François Hollande est en Russie. Bonne occasion d’évoquer la retraite, d’autant plus qu’en France, c’est la Bérézina économique et sociale. Alors, le Président va devoir faire machine arrière, annoncer que la gauche se replie sur des positions plus solides, mûrement préparées à l’avance, en raison de l’héritage calamiteux de la droite. Comme ce n’est pas la guerre mais la politique avec de petits moyens, on va commencer par réunir une commission qui va plancher sur… LES RETRAITES, bien sûr ! L’amateur de petites blagues va pouvoir en faire une sur la retraite sur les retraites. L’ennui, c’est que çà ne va faire rire personne. Ni les socialistes qui vont devoir expliquer que leurs critiques de la droite et leurs promesses étaient soit des preuves d’incompétence, soit des signes de mauvaise foi, ni les électeurs de François Hollande qui vont se prendre pour des corbeaux après la perte du fromage, ni l’opposition qui n’a pas su convaincre lorsqu’elle était majoritaire. Le COR (Conseil d’Orientation des Retraites) a sonné non pas la retraite, mais le branle-bas de combat, pour ne pas dire la charge, ou plutôt les CHARGES ! Après trois ou quatre réformes, Balladur en 1993, pour le régime général, Raffarin/Fillon en 2003, pour la fonction publique, Fillon/Bertrand en 2007 pour les régimes spéciaux, et Fillon/Woerth en 2010, la situation devient périlleuse pour l’avenir des retraites qu’on ne peut plus financer sans déficit ni endettement insupportables. Le rétroviseur est impitoyable : entre les réformes comptables menées à petits pas au lendemain des victoires électorales de la “droite”, l’echec de Juppé en 1995, la politique de l’autruche de Jospin, et le trompe-l’oeil de Bertrand, qui a permis à Sarkozy de se vanter de savoir mener une réforme, alors qu’il abandonnait discrètement de la main gauche, avec l’intégration des primes ou l’augmentation des échelons, ce qu’il avait affiché de gagner de la main droite, c’est un festival de lâcheté, d’irresponsabilité et de calculs à court terme aussi bien des gouvernements que des partenaires sociaux. Le résultat est là : le mur est devant nous, hérissé de déficits, avec ceux des caisses complémentaires, qui auront épuisé leurs réserves en 2017 et 2020, ceux de régimes spéciaux pour lesquels l’Etat a dû augmenter sa subvention d’équilibre jusqu’à 3,2 Milliards d’Euros en 2012 rien que pour la SNCF, et avec un déficit global qui passe de 14 Milliards en 2011 à 21 Milliards voire 25 Milliards en 2020.

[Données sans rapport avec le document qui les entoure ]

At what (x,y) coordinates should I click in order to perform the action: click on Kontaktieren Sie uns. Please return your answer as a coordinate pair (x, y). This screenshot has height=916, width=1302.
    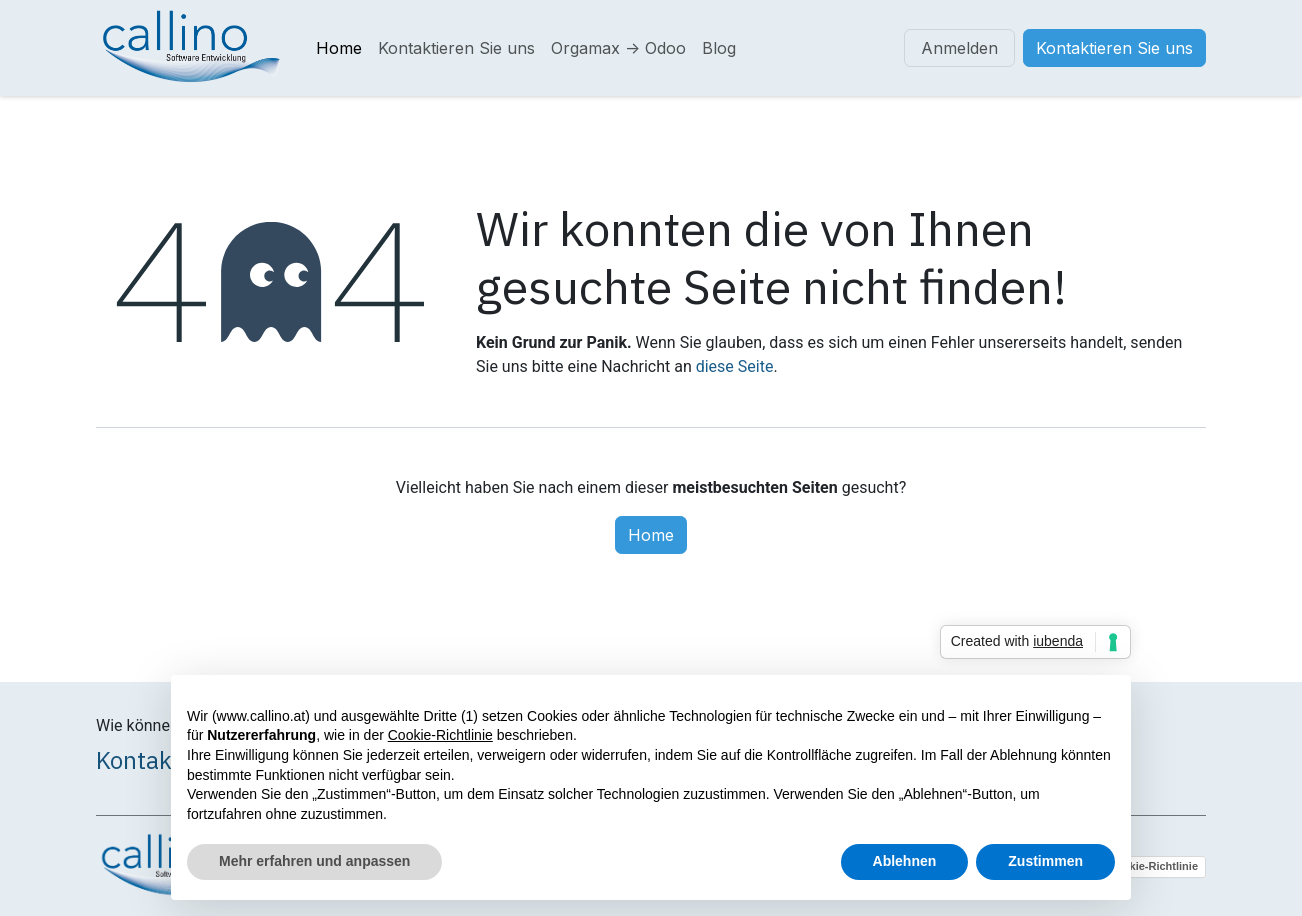
    Looking at the image, I should click on (1114, 48).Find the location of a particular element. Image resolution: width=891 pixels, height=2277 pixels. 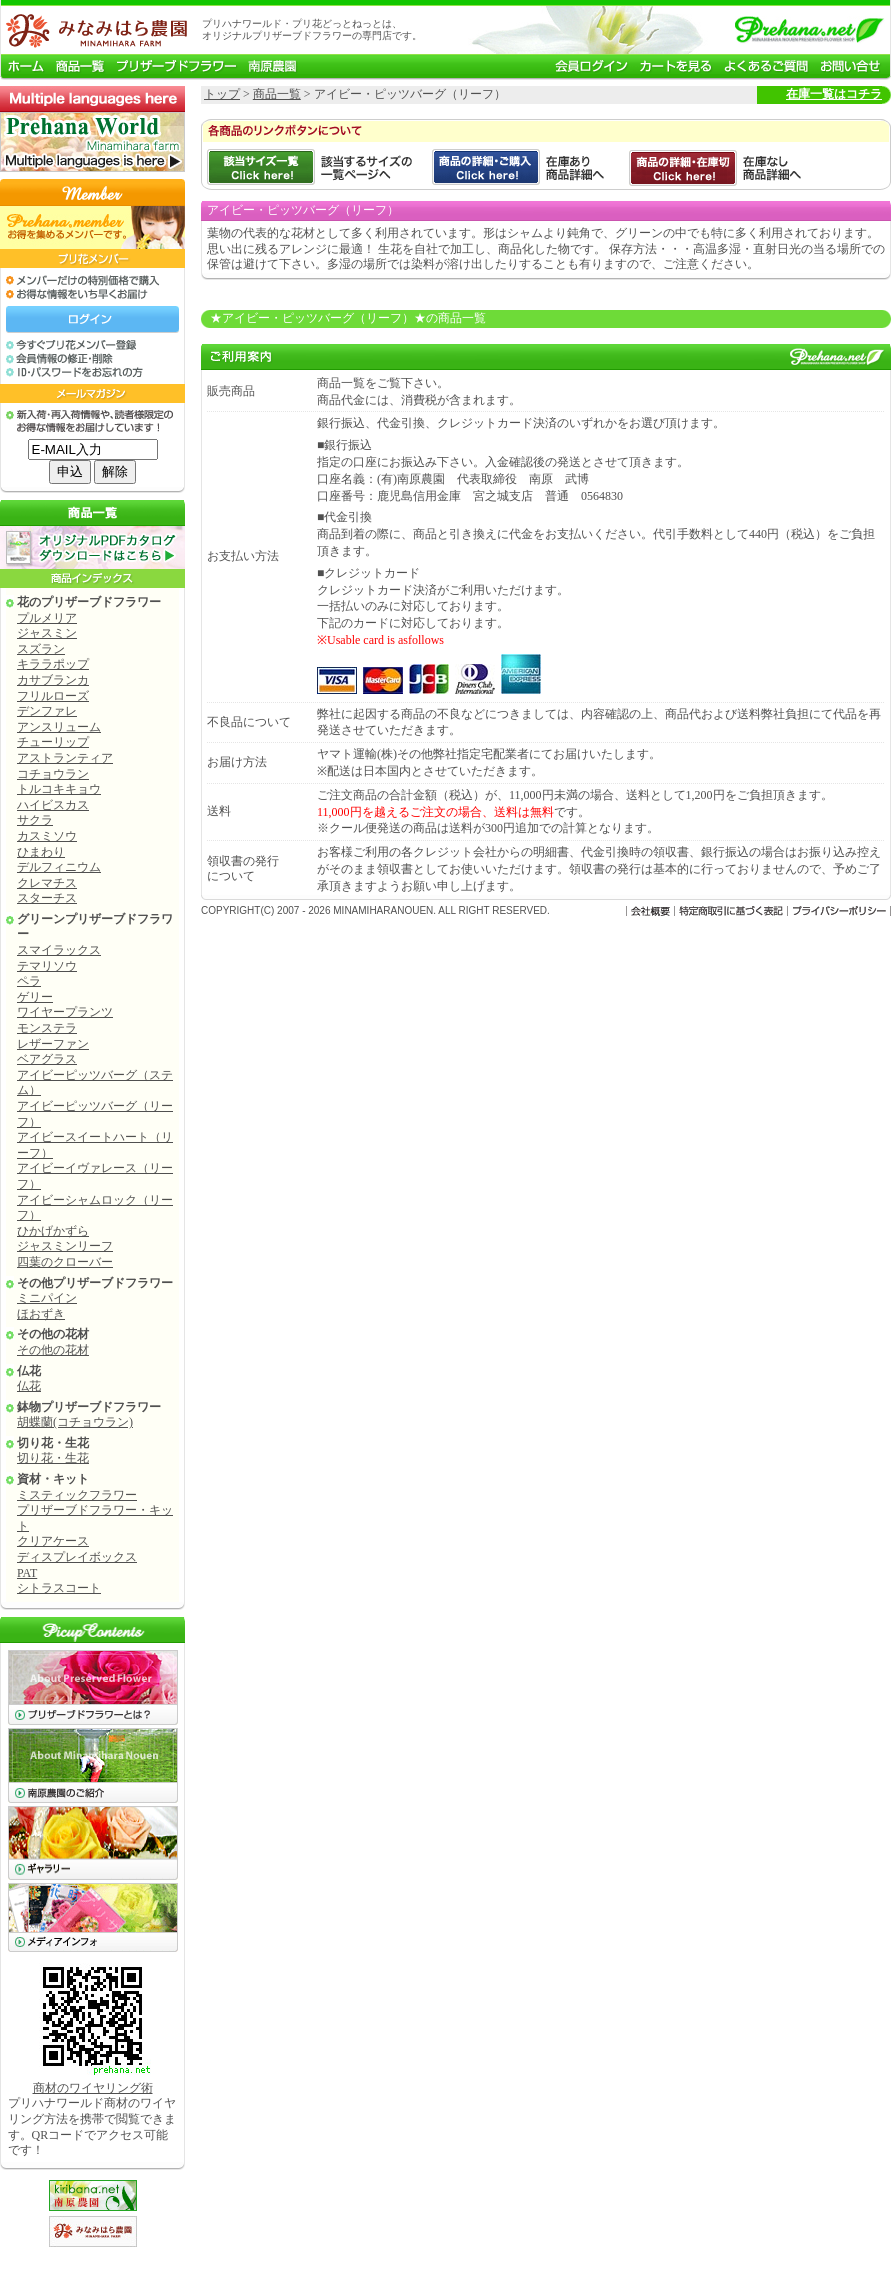

チューリップ is located at coordinates (53, 742).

De grands et beaux discours sur le système social que le monde entier nous envie, sur la répartition que nous n’abandonnerons jamais, sur l’égalité plus que jamais au coeur de la République, qui permet à un conducteur de TGV de partir en retraite confortable dix ans avant un ouvrier, auquel on parle de pénibilité avec compassion, jalonnent ce parcours peu glorieux. Une réflexion va être menée par des spécialistes, dont certains ont déjà participé à la rédaction des nombreux rapports sur le sujet. Le rapport rapporte la question, la commission l’enterre et cependant l’horizon des chiffres, des déficits, de la dette, des dépenses, des prélèvements obligatoires, et du chômage contrairement à tout horizon respectueux de ses obligations, ne reculera pas. Il faudra choisir entre les trois solutions sans imagination auxquelles doivent se préparer les Français : soit ils cotiseront davantage, ce qui augmentera le coût du travail avec à la clef une perte de pouvoir d’achat et d’emplois… soit ils travailleront plus longtemps avec le sentiment que ce n’était pas la peine de changer de gouvernement…soit enfin ils verront leurs retraites amputées par un coup de ciseau avec CSG, côté prélèvement, et gel côté versement. Madame Touraine en a perdu son sourire triomphant et partage avec les Français la perte de son assurance. La droite ricane mais ses réformes comptables, tardives, insuffisantes, incomprises des Français en raison de l’irresponsabilité de la gauche et de certains syndicats, notamment la calamiteuse CGT, n’ont jamais été à la mesure des enjeux.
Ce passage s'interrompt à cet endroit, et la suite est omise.